CEO Danantara, Rosan Roeslani, menjelaskan bahwa kapasitas awal fasilitas dirancang mampu mengolah sekitar 8.000 ton sampah per hari. Namun, pemerintah mendorong peningkatan kapasitas agar dampaknya lebih signifikan terhadap penanganan sampah.
Menurut Rosan, kapasitas tersebut berpotensi ditingkatkan hingga 10.000 sampai 12.000 ton per hari. Langkah ini dinilai penting untuk mengurangi beban Tempat Pengolahan Sampah Terpadu (TPST) Bantar Gebang yang selama ini menampung sampah dalam jumlah besar.
Selain menangani sampah baru, proyek ini juga ditujukan untuk mengolah tumpukan sampah lama yang telah mengendap bertahun-tahun. Dengan kapasitas yang lebih besar, diharapkan proses pembersihan dapat berjalan lebih cepat dan efektif.
Kesepakatan kerja sama antara Danantara dan Pemerintah Provinsi DKI Jakarta telah dituangkan dalam nota kesepahaman (MoU). Dalam perjanjian tersebut, Pemprov DKI bertanggung jawab menyediakan pasokan sampah serta lahan untuk pembangunan fasilitas.

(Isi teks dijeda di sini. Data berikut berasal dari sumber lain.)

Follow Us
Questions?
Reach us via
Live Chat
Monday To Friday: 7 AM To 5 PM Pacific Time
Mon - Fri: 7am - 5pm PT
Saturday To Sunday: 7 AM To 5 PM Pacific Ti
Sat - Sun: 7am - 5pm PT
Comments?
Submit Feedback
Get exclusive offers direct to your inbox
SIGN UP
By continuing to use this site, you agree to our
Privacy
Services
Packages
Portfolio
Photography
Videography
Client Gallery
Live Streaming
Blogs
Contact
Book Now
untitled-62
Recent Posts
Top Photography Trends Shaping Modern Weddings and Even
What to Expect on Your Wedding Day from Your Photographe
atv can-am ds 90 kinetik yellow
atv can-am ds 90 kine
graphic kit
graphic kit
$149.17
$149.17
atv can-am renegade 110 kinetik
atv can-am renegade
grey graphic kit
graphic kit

PSEL yang akan dibangun mengandalkan teknologi ramah lingkungan untuk mengubah sampah menjadi energi listrik. Konsep ini menjadi bagian dari strategi transisi energi sekaligus mengurangi ketergantungan pada sumber energi fosil.

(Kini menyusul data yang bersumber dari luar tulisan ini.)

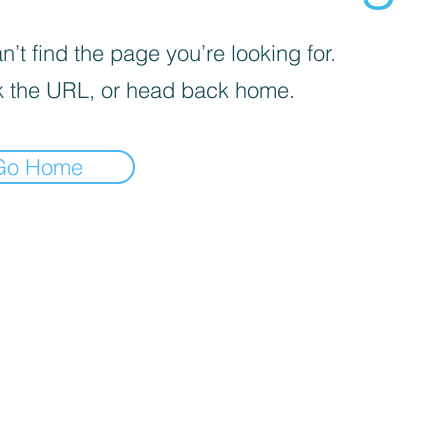
’t find the page you’re looking for.
 the URL, or head back home.
Go Home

Tidak hanya Jakarta, pemerintah juga berencana memperluas proyek serupa ke berbagai daerah lain. Menteri Koordinator Bidang Pangan, Zulkifli Hasan, menyebut sejumlah kota seperti Yogyakarta, Surabaya, Medan, hingga Bogor Raya akan masuk dalam tahap pengembangan berikutnya.
Jika terealisasi sesuai target, proyek ini berpotensi menjadi salah satu fasilitas pengolahan sampah terbesar di Asia Tenggara. Selain menyelesaikan persoalan sampah, inisiatif ini juga membuka peluang baru dalam pengembangan energi terbarukan di Indonesia.